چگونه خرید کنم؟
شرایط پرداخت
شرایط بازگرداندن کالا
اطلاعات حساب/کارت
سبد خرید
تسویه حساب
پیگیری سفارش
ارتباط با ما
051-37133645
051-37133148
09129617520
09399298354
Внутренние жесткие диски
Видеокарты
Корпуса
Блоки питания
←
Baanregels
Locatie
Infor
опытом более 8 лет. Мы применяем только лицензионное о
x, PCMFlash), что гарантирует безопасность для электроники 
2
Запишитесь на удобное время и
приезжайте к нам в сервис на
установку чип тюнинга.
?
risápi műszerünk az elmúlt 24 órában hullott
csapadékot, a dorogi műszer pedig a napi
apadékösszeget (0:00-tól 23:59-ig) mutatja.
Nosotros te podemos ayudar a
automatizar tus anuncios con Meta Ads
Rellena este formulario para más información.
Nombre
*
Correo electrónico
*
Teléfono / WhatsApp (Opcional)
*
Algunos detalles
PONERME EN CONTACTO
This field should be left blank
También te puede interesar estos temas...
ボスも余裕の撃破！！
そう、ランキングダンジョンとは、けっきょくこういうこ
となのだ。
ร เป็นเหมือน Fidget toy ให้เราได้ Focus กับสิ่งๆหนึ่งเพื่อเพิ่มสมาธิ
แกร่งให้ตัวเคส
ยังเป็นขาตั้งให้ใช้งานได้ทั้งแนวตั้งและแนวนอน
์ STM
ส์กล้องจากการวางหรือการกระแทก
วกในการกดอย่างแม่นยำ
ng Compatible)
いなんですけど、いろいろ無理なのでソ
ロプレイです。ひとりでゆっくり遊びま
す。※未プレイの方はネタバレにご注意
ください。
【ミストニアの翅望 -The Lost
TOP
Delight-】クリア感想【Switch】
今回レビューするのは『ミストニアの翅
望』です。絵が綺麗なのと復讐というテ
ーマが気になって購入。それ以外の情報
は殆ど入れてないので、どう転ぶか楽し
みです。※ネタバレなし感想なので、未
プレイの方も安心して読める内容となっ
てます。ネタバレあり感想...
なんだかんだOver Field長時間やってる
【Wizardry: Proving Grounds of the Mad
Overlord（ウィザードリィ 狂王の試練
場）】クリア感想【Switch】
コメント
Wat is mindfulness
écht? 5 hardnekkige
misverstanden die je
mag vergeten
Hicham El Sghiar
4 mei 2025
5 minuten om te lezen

**EXERCISE**.
Find "いなんですけど、いろいろ無理なのでソ" in the material above; set down exactly the line holding it and every line after it, through the last, and no others.

**WRITTEN ANSWER**.
いなんですけど、いろいろ無理なのでソ
ロプレイです。ひとりでゆっくり遊びま
す。※未プレイの方はネタバレにご注意
ください。
【ミストニアの翅望 -The Lost
TOP
Delight-】クリア感想【Switch】
今回レビューするのは『ミストニアの翅
望』です。絵が綺麗なのと復讐というテ
ーマが気になって購入。それ以外の情報
は殆ど入れてないので、どう転ぶか楽し
みです。※ネタバレなし感想なので、未
プレイの方も安心して読める内容となっ
てます。ネタバレあり感想...
なんだかんだOver Field長時間やってる
【Wizardry: Proving Grounds of the Mad
Overlord（ウィザードリィ 狂王の試練
場）】クリア感想【Switch】
コメント
Wat is mindfulness
écht? 5 hardnekkige
misverstanden die je
mag vergeten
Hicham El Sghiar
4 mei 2025
5 minuten om te lezen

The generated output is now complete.